Appearing before the joint Senate Committees on Finance, Capital Market, Banking, Insurance and other financial institutions investigating the economic crisis facing the country, Mrs Okereke-Onyiuke said, "In 2008, foreign hedge fund managers went out and withdrew their investment of N556 billion due to the financial crisis in their countries."
Okereke, who was responding to questions posed to her by Senators as to the reasons why share prices in the stock market kept crashing despite assurances by financial managers that the fundamentals of the nation's economy are strong, said hedge fund managers were shocked by the global financial crisis and quickly withdrew their investments from Nigeria and took it back to their countries.
She said, "In 2007, N280 billion equivalent in US dollars was brought into the country and invested in the capital market by Nigerians in Diaspora through wire services. But we did not capture the monies sent through Western union or cash transfers by relatives, since they were not captured by banks."
Okereke said it is now time for Nigerians to buy shares since the prices are very low. She said, "It is time to buy shares as prices are below their book value. They are at their lowest ebb; even the foreigners have started coming back to the market."
Apparently dissatisfied by Okereke's grandstanding, Chairman Senate Committee on Finance Senator Ahmed Mohammed Makarfi (PDP, Kaduna North) said, "I have to interject you here DG. Why are you asking Nigerians to come and buy shares now, whereas the ones they bought have gone with the wind? They have stocks and they don't have money. Buy what? From whom? This is a very serious matter; you have to stop that campaign."
The DG, who appeared along with Minister of State for Finance Remi Babalola, Governor of the Central Bank of Nigeria Professor Chukwuma Soludo, Director General of the Securities and Exchange Commission Malam Musa Al-Faki and the Director General, Budget Office Dr. Bright Okogu, said prices of quoted shares on the stock market were never manipulated as rumoured in some quarters, but the crash in price was worsened by the activities of what she termed "financial prostitutes" who buy shares when they are low and sell it immediately it picks up.
CBN governor Soludo said the challenges that the global financial meltdown posed to Nigeria were enormous and denied ever saying that the nation's economy was immune from the melt down. "On the aggregate the global economic growth is projected at 0.5 percent in 2009. Africa's economy will grow by 3.5 percent, China and India's economies are expected to grow by 7 percent while South Africa's growth is projected at 4 percent. So Nigeria is definitely affected."
Soludo said already, the 2009 budget was a budget of bailout. He said in the last four years, there has been unprecedented budget deficit, so implicit in the various budgets of both Federal and States are elements of bailout for critical sectors.

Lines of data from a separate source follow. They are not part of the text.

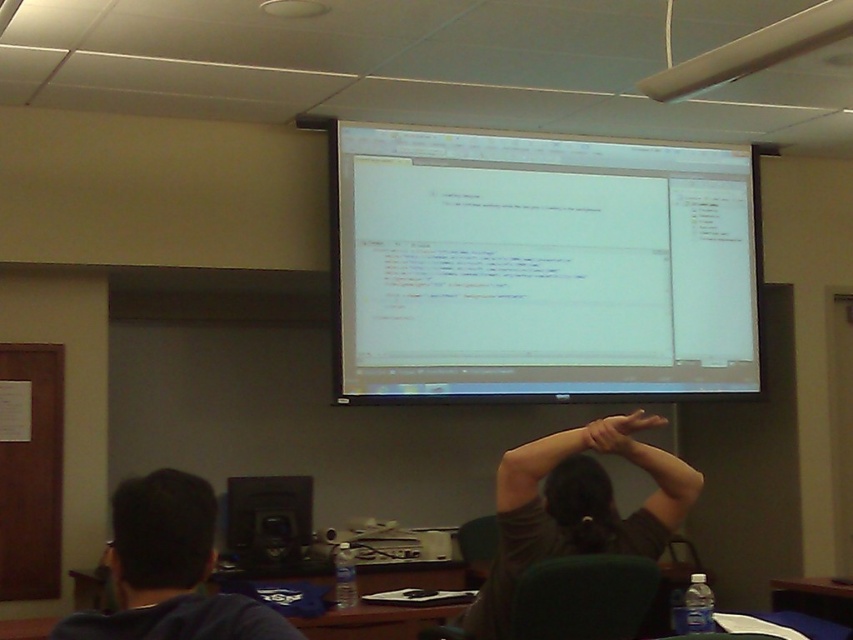 You are standing at the center of the classroom and want to reach the dark brown shirt at upper center. Based on its coordinates, in which direction should you move? Please specify the direction as either north, south, east, or west.

The dark brown shirt at upper center is located at coordinates point (x=576, y=508). Since the coordinate system is not specified, it is impossible to determine the exact direction to move. However, in standard image coordinate systems, the upper center would generally correspond to a position towards the north direction. Therefore, you should move north to reach the dark brown shirt at upper center.

You are a student sitting at the back of the classroom and want to read the text on the white glossy projection screen at upper center. However, there is a dark brown shirt at upper center blocking your view. Based on their sizes, do you think you can see the text on the screen?

The white glossy projection screen at upper center is much taller than the dark brown shirt at upper center, so you should be able to see the text on the screen above the dark brown shirt at upper center.

You are a student sitting in the classroom and want to read the text on the white glossy projection screen at upper center. However, there is a dark brown shirt at upper center in your line of sight. Can you see the text on the screen clearly?

The white glossy projection screen at upper center is located above the dark brown shirt at upper center, so the shirt is below the screen and might not block your view. You should be able to see the text on the screen clearly unless the shirt is moved upwards.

"So we have to be sure, what do we bailout and how much money do we need to do that? Where will the money come from? Our banks are healthy and sound because we have provided them with liquidity even when they don't need them, and the banks are posting profits every year. Even in 2008 they posted profits. none of them lost, and their projection for this year is that some will post little profit while others will have a flat return, while those that may lose will not to the extent of large scale loss like the ones seen abroad. I think that is the more reason why despite all the pressure, our banks have been able to withstand it."
Minister of State for Finance Remi Babalola told the panel that since the financial crisis was not peculiar to the Nigerian economy, what is needed is to restore confidence and restructure the institutions for the economy to move forward.
"Even if crude should fall below $30 dollars per barrel, it will not affect the implementation of the 2009 budget because we have been saving money for rainy days. The excess crude revenue will be used to inject money into the budget," the minister said.
Chairman of the Senate Committee on Banking, Insurance and other Financial Institutions Senator Nkechi Nwogu (PDP, Abia) said the Senate had mandated them to investigate and proper solutions to the crisis facing the nation's economy.
"Four months ago you came and told us that nothing was wrong with the economy, but now here we are, so the Senate has directed us to find the way forward. What is really wrong with the economy? What can we do and where can we go?"
The Senate had in October last year twice summoned President Umaru Yar'adua's economic team to explain the measures the Federal Government was taking to protect the nation's economy from the global financial meltdown. However, the then Ministers of finance and National Planning, Dr. Shamsudeen Usman and Mohamed Sanusi Daggash, as well as CBN governor Chukwuma Soludo, told the Senate that the fundamentals of the economy were strong.